Consta nos autos que a impetrante foi excluída do Refis em virtude da ausência de formalização da garantia oferecida, um bem imóvel rural, conforme Portaria nº 344/2004, uma vez que deixou de comparecer à Fazenda Nacional para formalizar a hipoteca do imóvel oferecido em garantia, no prazo legal.

Em seu recurso, alegou a demandante que não poderia ter sido sumariamente excluída do Refis até que seu pedido de alteração da garantia fosse apreciado. Argumentou que, por falta de amparo normativo, a ausência de formalização da garantia prestada não poderia, do mesmo modo, ensejar a sua exclusão. Por último, pediu a reforma da sentença para que fosse determinada sua reinclusão no programa.

Ao analisar o caso, o relator, juiz federal convocado Marcel Peres de Oliveira, afirmou que, enquanto “benesse fiscal”, o contribuinte deve comprometer-se a cumprir todas as regras decorrentes do programa de refinanciamento, razão pela qual não há que se falar em contraditório e ampla defesa, como têm reiteradamente decidido os tribunais.

Portando, concluiu o relator, considerando que o próprio interessado descumpriu as normas que regem o programa, não há que se falar em direito subjetivo à substituição da garantia, já que o seu não aperfeiçoamento se deu pela sua própria inércia, não havendo qualquer ilegalidade praticada pela autoridade impetrada.

O recurso ficou assim ementado:

PROCESSUAL CIVIL. TRIBUTÁRIO. MANDADO DE SEGURANÇA. REFIS. EXCLUSÃO. AUSÊNCIA DE GARANTIA IDÔNEA. INÉRCIA DO PRÓPRIO CONTRIBUINTE. DIREITO SUBJETIVO À SUBSTITUIÇÃO DO BEM. INOCORRÊNCIA. APELAÇÃO NÃO PROVIDA.

1. A impetrante foi excluída do Programa de Recuperação Fiscal – REFIS, em virtude da ausência de formalização da garantia oferecida – bem imóvel rural, conforme Portaria 344, de 09 de fevereiro de 2004, publicada no DOU de 16/02/2004. De acordo com a autoridade administrativa, a base legal para a sua exclusão encontra-se respaldada no art. 5º, I, c/c o art. 3º, IV, da Lei nº 9.964/2000.

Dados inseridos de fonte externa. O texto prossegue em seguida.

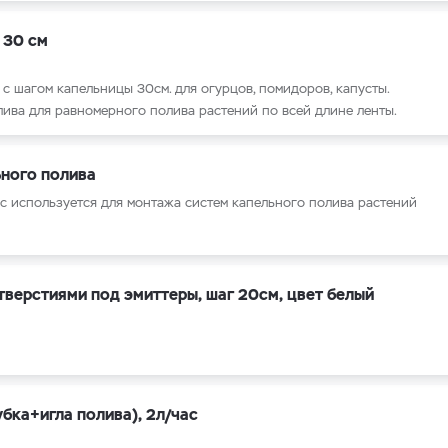
 30 см
, с шагом капельницы 30
см. для огурцов, помидоров, капусты.
лива для равномерного полива растений по всей длине ленты.
ьного полива
ec используется для монтажа систем капельного полива растений
тверстиями под эмиттеры, шаг 20см, цвет белый
бка+игла полива), 2л/час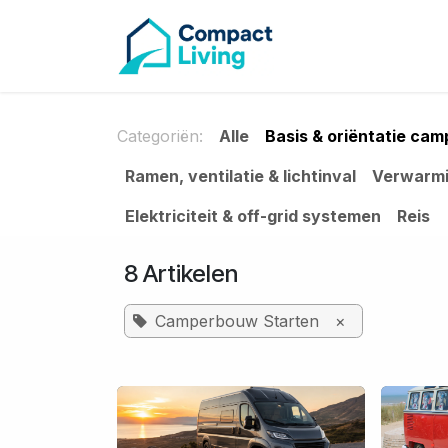
CAMPE
Overslaan naar inhoud
Categoriën:
Alle
Basis & oriëntatie ca
Ramen, ventilatie & lichtinval
Verwarmi
Elektriciteit & off-grid systemen
Reis
8 Artikelen
Camperbouw Starten
×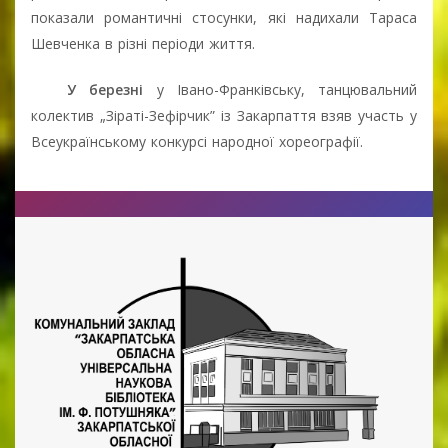
показали романтичні стосунки, які надихали Тараса
Шевченка в різні періоди життя.
У березні
у Івано-Франківську, танцювальний
колектив „Зіраті-Зефірчик” із Закарпаття взяв участь у
Всеукраїнському конкурсі народної хореографії.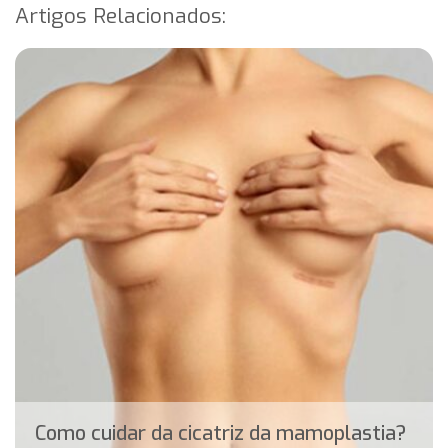
Artigos Relacionados:
Como cuidar da cicatriz da mamoplastia?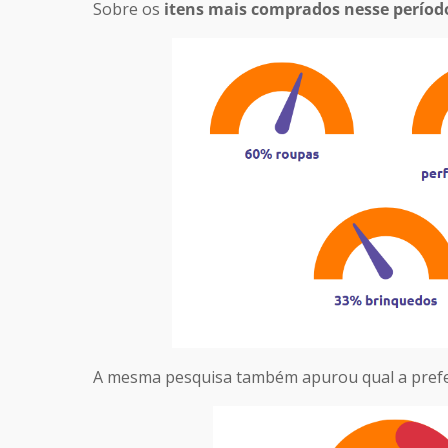
Sobre os
itens mais comprados nesse períod
A mesma pesquisa também apurou qual a prefer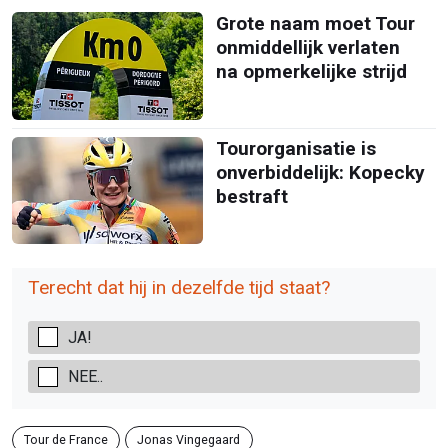
Grote naam moet Tour
onmiddellijk verlaten
na opmerkelijke strijd
Tourorganisatie is
onverbiddelijk: Kopecky
bestraft
Terecht dat hij in dezelfde tijd staat?
JA!
NEE..
Tour de France
Jonas Vingegaard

2. Enquanto benesse fiscal, o contribuinte compromete-se a cumprir todas as regras decorrentes do programa de refinanciamento, razão pela qual não há que se falar em contraditório e ampla defesa, como têm reiteradamente decidido os tribunais.

3. Nesse sentido, não há como conceder a segurança, porque a impetrante não cumpriu o disposto no Decreto 3.431/2000, que regulamenta a execução do Programa de Recuperação Fiscal – REFIS. Tal ato normativo informa, em seu art. 11, II, que a PJ optante poderá oferecer hipoteca como garantia para que o Comitê Gestor homologue a sua adesão ao programa.

4. Além de não estar comprovado o escorreito cumprimento da norma legal, referente à apresentação de toda a documentação exigida em tal modalidade de garantia, restou indicado na própria petição inicial que a exclusão da impetrante se deu pela ausência de “comparecimento do representante legal da empresa para a formalização da hipoteca do imóvel oferecido em garantia ao Programa de Recuperação Fiscal – Refis – no prazo estabelecido pela Instrução Normativa conjunta nº 02 de 25/07/2002, da PGFN/INSS”.

5. Portanto, considerando que o próprio interessado descumpriu as normas que regem o programa, não há que se falar em direito subjetivo à substituição da garantia, já que o seu não aperfeiçoamento se deu pela sua própria inércia, não havendo qualquer ilegalidade praticada pela autoridade impetrada.

6. Apelação não provida.

Nesses termos, decidiu o Colegiado, acompanhando o voto do relator, negar provimento à apelação.